══ Exercise inputs
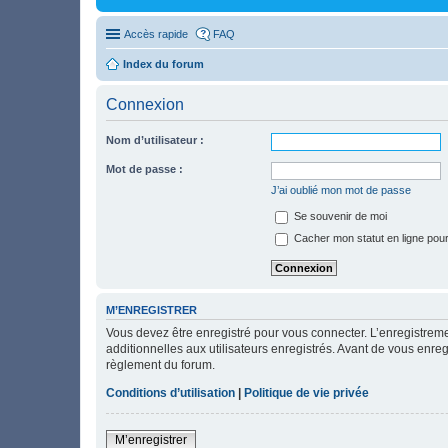
Accès rapide
FAQ
Index du forum
Connexion
Nom d’utilisateur :
Mot de passe :
J’ai oublié mon mot de passe
Se souvenir de moi
Cacher mon statut en ligne pour
M’ENREGISTRER
Vous devez être enregistré pour vous connecter. L’enregistre
additionnelles aux utilisateurs enregistrés. Avant de vous enregi
règlement du forum.
Conditions d’utilisation
|
Politique de vie privée
M’enregistrer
════
**What to work on**.
Restate the data above word for word. Do not include the images.

**Answer section**.
Accès rapide
FAQ
Index du forum
Connexion
Nom d’utilisateur :
Mot de passe :
J’ai oublié mon mot de passe
Se souvenir de moi
Cacher mon statut en ligne pour
M’ENREGISTRER
Vous devez être enregistré pour vous connecter. L’enregistre
additionnelles aux utilisateurs enregistrés. Avant de vous enregi
règlement du forum.
Conditions d’utilisation
|
Politique de vie privée
M’enregistrer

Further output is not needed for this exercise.